- EXERCISE
Each record must come back unchanged in your answer, stripped of its images.

- RECORDS FOR THIS EXERCISE

[Start of Attachment]

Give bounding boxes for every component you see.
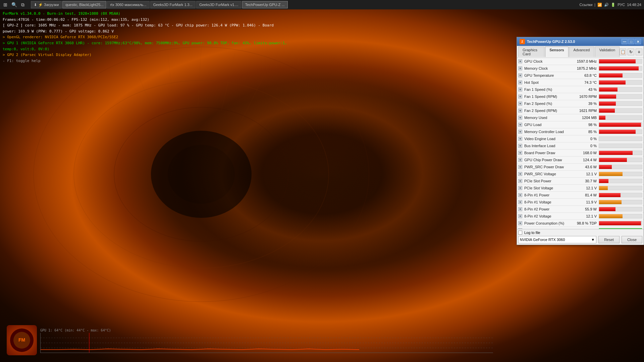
sensor-dropdown-btn[interactable]: ▼ (518, 228, 522, 229)
sensor-name: ▼PWR_SRC Power Draw (518, 165, 572, 169)
reset-button[interactable]: Reset (598, 236, 620, 243)
sensor-label: GPU Clock (524, 59, 542, 63)
sensor-label: Fan 1 Speed (RPM) (524, 95, 557, 99)
log-checkbox[interactable] (518, 231, 522, 235)
taskbar-btn-geeks3d1[interactable]: Geeks3D FurMark 1.3... (150, 1, 196, 8)
sensor-name: ▼PerfCap Reason (518, 228, 572, 229)
tab-validation[interactable]: Validation (595, 47, 620, 57)
sensor-row: ▼Hot Spot74.3 °C (517, 79, 644, 86)
sensor-bar-container (599, 207, 642, 212)
sensor-name: ▼Fan 1 Speed (%) (518, 87, 572, 92)
sensor-label: GPU Load (524, 123, 541, 127)
sensor-name: ▼GPU Chip Power Draw (518, 158, 572, 162)
taskbar-btn-questic[interactable]: questic, BlackLight25... (62, 1, 106, 8)
sensor-dropdown-btn[interactable]: ▼ (518, 200, 522, 204)
sensor-dropdown-btn[interactable]: ▼ (518, 59, 522, 63)
sensor-name: ▼PCIe Slot Power (518, 179, 572, 183)
sensor-row: ▼PWR_SRC Voltage12.1 V (517, 171, 644, 178)
sensor-dropdown-btn[interactable]: ▼ (518, 123, 522, 127)
sensor-bar-container (599, 73, 642, 78)
minimize-button[interactable]: — (622, 39, 628, 44)
btn-row: NVIDIA GeForce RTX 3060 ▼ Reset Close (518, 236, 642, 243)
sensor-bar (599, 193, 621, 197)
sensor-dropdown-btn[interactable]: ▼ (518, 109, 522, 113)
sensor-bar-container (599, 59, 642, 64)
sensor-name: ▼PWR_SRC Voltage (518, 172, 572, 176)
sensor-row: ▼PerfCap ReasonPwr (517, 227, 644, 229)
sensor-dropdown-btn[interactable]: ▼ (518, 130, 522, 134)
tab-advanced[interactable]: Advanced (569, 47, 594, 57)
tab-graphics-card[interactable]: Graphics Card (518, 47, 544, 57)
menu-button[interactable]: ≡ (636, 49, 642, 55)
sensor-name: ▼Fan 2 Speed (RPM) (518, 109, 572, 113)
sensor-bar (599, 186, 608, 190)
sensor-row: ▼8-Pin #1 Voltage11.9 V (517, 199, 644, 206)
rtx-label: rtx 3060 максималь... (110, 3, 146, 7)
sensor-bar-container (599, 143, 642, 148)
sensor-bar-container (599, 80, 642, 85)
sensor-bar (599, 59, 636, 63)
sensor-bar (599, 116, 605, 120)
sensor-dropdown-btn[interactable]: ▼ (518, 221, 522, 225)
sensor-name: ▼Hot Spot (518, 80, 572, 84)
gpuz-win-controls: — □ ✕ (622, 39, 641, 44)
sensor-dropdown-btn[interactable]: ▼ (518, 102, 522, 106)
sensor-dropdown-btn[interactable]: ▼ (518, 179, 522, 183)
sensor-bar-container (599, 108, 642, 113)
sensor-value: 11.9 V (572, 200, 599, 204)
sensor-dropdown-btn[interactable]: ▼ (518, 165, 522, 169)
sensor-dropdown-btn[interactable]: ▼ (518, 144, 522, 148)
search-button[interactable]: 🔍 (10, 1, 18, 9)
taskbar-btn-geeks3d2[interactable]: Geeks3D FurMark v1.... (196, 1, 241, 8)
sensor-row: ▼Memory Controller Load85 % (517, 128, 644, 135)
sensor-dropdown-btn[interactable]: ▼ (518, 73, 522, 77)
sensor-dropdown-btn[interactable]: ▼ (518, 66, 522, 70)
refresh-button[interactable]: ↻ (628, 49, 634, 55)
furmark-logo-svg: FM (8, 327, 35, 354)
sensor-label: Memory Controller Load (524, 130, 564, 134)
sensor-label: 8-Pin #1 Voltage (524, 200, 551, 204)
temp-chart-svg (41, 333, 493, 353)
taskbar-btn-rtx[interactable]: rtx 3060 максималь... (107, 1, 149, 8)
sensor-label: Bus Interface Load (524, 144, 555, 148)
close-window-button[interactable]: ✕ (635, 39, 641, 44)
gpuz-titlebar: Z TechPowerUp GPU-Z 2.53.0 — □ ✕ (517, 37, 644, 46)
sensor-dropdown-btn[interactable]: ▼ (518, 186, 522, 190)
sensor-name: ▼Memory Clock (518, 66, 572, 70)
sensor-bar-container (599, 186, 642, 190)
questic-label: questic, BlackLight25... (65, 3, 103, 7)
sensor-dropdown-btn[interactable]: ▼ (518, 87, 522, 92)
gpuz-tabs: Graphics Card Sensors Advanced Validatio… (518, 47, 620, 57)
copy-button[interactable]: 📋 (620, 49, 626, 55)
sensor-dropdown-btn[interactable]: ▼ (518, 95, 522, 99)
sensor-dropdown-btn[interactable]: ▼ (518, 214, 522, 218)
restore-button[interactable]: □ (628, 39, 634, 44)
taskbar-btn-downloads[interactable]: ⬇ ⚡ Загрузки (31, 1, 62, 8)
start-button[interactable]: ⊞ (1, 1, 9, 9)
taskview-button[interactable]: ⧉ (19, 1, 27, 9)
sensor-row: ▼8-Pin #1 Power81.4 W (517, 192, 644, 199)
sensor-label: Fan 2 Speed (RPM) (524, 109, 557, 113)
gpuz-toolbar: Graphics Card Sensors Advanced Validatio… (517, 46, 644, 58)
sensor-dropdown-btn[interactable]: ▼ (518, 207, 522, 211)
sensor-dropdown-btn[interactable]: ▼ (518, 137, 522, 141)
sensor-value: 98.8 % TDP (572, 221, 599, 225)
info-line-7: - F1: toggle help (3, 58, 289, 64)
sensor-dropdown-btn[interactable]: ▼ (518, 116, 522, 120)
info-line-3: [ GPU-Z ] core: 1605 MHz - mem: 1875 MHz… (3, 22, 289, 34)
gpu-selector[interactable]: NVIDIA GeForce RTX 3060 ▼ (518, 236, 596, 243)
sensor-value: 1204 MB (572, 116, 599, 120)
sensor-dropdown-btn[interactable]: ▼ (518, 158, 522, 162)
sensor-dropdown-btn[interactable]: ▼ (518, 151, 522, 155)
sensor-dropdown-btn[interactable]: ▼ (518, 193, 522, 197)
sensor-bar-container (599, 101, 642, 106)
sensor-dropdown-btn[interactable]: ▼ (518, 172, 522, 176)
taskbar-btn-gpuz[interactable]: TechPowerUp GPU-Z ... (242, 1, 288, 8)
sensor-name: ▼GPU Load (518, 123, 572, 127)
tab-sensors[interactable]: Sensors (545, 47, 568, 57)
sensor-dropdown-btn[interactable]: ▼ (518, 80, 522, 84)
sensor-value: 1670 RPM (572, 95, 599, 99)
close-button[interactable]: Close (622, 236, 642, 243)
sensor-bar (599, 158, 627, 162)
sensor-bar (599, 151, 633, 155)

[End of Attachment]

- RESULT OF THE EXERCISE
Give bounding boxes for every component you see.
sensor-dropdown-btn[interactable]: ▼ (518, 228, 522, 229)
sensor-name: ▼PWR_SRC Power Draw (518, 165, 572, 169)
reset-button[interactable]: Reset (598, 236, 620, 243)
sensor-label: GPU Clock (524, 59, 542, 63)
sensor-label: Fan 1 Speed (RPM) (524, 95, 557, 99)
log-checkbox[interactable] (518, 231, 522, 235)
taskbar-btn-geeks3d1[interactable]: Geeks3D FurMark 1.3... (150, 1, 196, 8)
sensor-name: ▼PerfCap Reason (518, 228, 572, 229)
tab-validation[interactable]: Validation (595, 47, 620, 57)
sensor-row: ▼Hot Spot74.3 °C (517, 79, 644, 86)
sensor-bar-container (599, 207, 642, 212)
sensor-name: ▼Fan 1 Speed (%) (518, 87, 572, 92)
sensor-label: GPU Load (524, 123, 541, 127)
sensor-name: ▼GPU Chip Power Draw (518, 158, 572, 162)
taskbar-btn-questic[interactable]: questic, BlackLight25... (62, 1, 106, 8)
sensor-dropdown-btn[interactable]: ▼ (518, 200, 522, 204)
sensor-dropdown-btn[interactable]: ▼ (518, 59, 522, 63)
sensor-name: ▼PCIe Slot Power (518, 179, 572, 183)
sensor-row: ▼PWR_SRC Voltage12.1 V (517, 171, 644, 178)
sensor-dropdown-btn[interactable]: ▼ (518, 123, 522, 127)
sensor-bar-container (599, 73, 642, 78)
minimize-button[interactable]: — (622, 39, 628, 44)
btn-row: NVIDIA GeForce RTX 3060 ▼ Reset Close (518, 236, 642, 243)
sensor-bar (599, 193, 621, 197)
sensor-dropdown-btn[interactable]: ▼ (518, 109, 522, 113)
sensor-bar-container (599, 59, 642, 64)
sensor-name: ▼PWR_SRC Voltage (518, 172, 572, 176)
sensor-row: ▼PerfCap ReasonPwr (517, 227, 644, 229)
sensor-dropdown-btn[interactable]: ▼ (518, 130, 522, 134)
tab-advanced[interactable]: Advanced (569, 47, 594, 57)
tab-graphics-card[interactable]: Graphics Card (518, 47, 544, 57)
menu-button[interactable]: ≡ (636, 49, 642, 55)
sensor-name: ▼Fan 2 Speed (RPM) (518, 109, 572, 113)
sensor-bar (599, 186, 608, 190)
sensor-row: ▼8-Pin #1 Voltage11.9 V (517, 199, 644, 206)
rtx-label: rtx 3060 максималь... (110, 3, 146, 7)
sensor-bar-container (599, 143, 642, 148)
sensor-bar-container (599, 80, 642, 85)
sensor-bar (599, 59, 636, 63)
sensor-bar (599, 116, 605, 120)
sensor-dropdown-btn[interactable]: ▼ (518, 221, 522, 225)
sensor-name: ▼Hot Spot (518, 80, 572, 84)
gpuz-win-controls: — □ ✕ (622, 39, 641, 44)
sensor-dropdown-btn[interactable]: ▼ (518, 102, 522, 106)
sensor-dropdown-btn[interactable]: ▼ (518, 179, 522, 183)
sensor-bar-container (599, 108, 642, 113)
sensor-value: 11.9 V (572, 200, 599, 204)
sensor-dropdown-btn[interactable]: ▼ (518, 165, 522, 169)
sensor-dropdown-btn[interactable]: ▼ (518, 144, 522, 148)
search-button[interactable]: 🔍 (10, 1, 18, 9)
taskbar-btn-geeks3d2[interactable]: Geeks3D FurMark v1.... (196, 1, 241, 8)
sensor-row: ▼Memory Controller Load85 % (517, 128, 644, 135)
sensor-dropdown-btn[interactable]: ▼ (518, 73, 522, 77)
sensor-dropdown-btn[interactable]: ▼ (518, 66, 522, 70)
refresh-button[interactable]: ↻ (628, 49, 634, 55)
furmark-logo-svg: FM (8, 327, 35, 354)
sensor-label: Memory Controller Load (524, 130, 564, 134)
sensor-label: 8-Pin #1 Voltage (524, 200, 551, 204)
temp-chart-svg (41, 333, 493, 353)
taskbar-btn-rtx[interactable]: rtx 3060 максималь... (107, 1, 149, 8)
sensor-label: Bus Interface Load (524, 144, 555, 148)
close-window-button[interactable]: ✕ (635, 39, 641, 44)
gpuz-titlebar: Z TechPowerUp GPU-Z 2.53.0 — □ ✕ (517, 37, 644, 46)
sensor-dropdown-btn[interactable]: ▼ (518, 186, 522, 190)
sensor-name: ▼Memory Clock (518, 66, 572, 70)
sensor-bar-container (599, 186, 642, 190)
questic-label: questic, BlackLight25... (65, 3, 103, 7)
sensor-dropdown-btn[interactable]: ▼ (518, 87, 522, 92)
gpuz-tabs: Graphics Card Sensors Advanced Validatio… (518, 47, 620, 57)
copy-button[interactable]: 📋 (620, 49, 626, 55)
sensor-dropdown-btn[interactable]: ▼ (518, 95, 522, 99)
sensor-dropdown-btn[interactable]: ▼ (518, 214, 522, 218)
restore-button[interactable]: □ (628, 39, 634, 44)
taskbar-btn-downloads[interactable]: ⬇ ⚡ Загрузки (31, 1, 62, 8)
start-button[interactable]: ⊞ (1, 1, 9, 9)
taskview-button[interactable]: ⧉ (19, 1, 27, 9)
sensor-row: ▼8-Pin #1 Power81.4 W (517, 192, 644, 199)
sensor-label: Fan 2 Speed (RPM) (524, 109, 557, 113)
gpuz-toolbar: Graphics Card Sensors Advanced Validatio… (517, 46, 644, 58)
sensor-dropdown-btn[interactable]: ▼ (518, 207, 522, 211)
sensor-dropdown-btn[interactable]: ▼ (518, 137, 522, 141)
sensor-value: 98.8 % TDP (572, 221, 599, 225)
info-line-7: - F1: toggle help (3, 58, 289, 64)
sensor-dropdown-btn[interactable]: ▼ (518, 116, 522, 120)
info-line-3: [ GPU-Z ] core: 1605 MHz - mem: 1875 MHz… (3, 22, 289, 34)
gpu-selector[interactable]: NVIDIA GeForce RTX 3060 ▼ (518, 236, 596, 243)
sensor-value: 1204 MB (572, 116, 599, 120)
sensor-dropdown-btn[interactable]: ▼ (518, 158, 522, 162)
sensor-dropdown-btn[interactable]: ▼ (518, 151, 522, 155)
sensor-dropdown-btn[interactable]: ▼ (518, 193, 522, 197)
sensor-bar-container (599, 101, 642, 106)
sensor-dropdown-btn[interactable]: ▼ (518, 172, 522, 176)
taskbar-btn-gpuz[interactable]: TechPowerUp GPU-Z ... (242, 1, 288, 8)
sensor-name: ▼GPU Load (518, 123, 572, 127)
tab-sensors[interactable]: Sensors (545, 47, 568, 57)
sensor-dropdown-btn[interactable]: ▼ (518, 80, 522, 84)
sensor-value: 1670 RPM (572, 95, 599, 99)
close-button[interactable]: Close (622, 236, 642, 243)
sensor-bar (599, 158, 627, 162)
sensor-bar (599, 151, 633, 155)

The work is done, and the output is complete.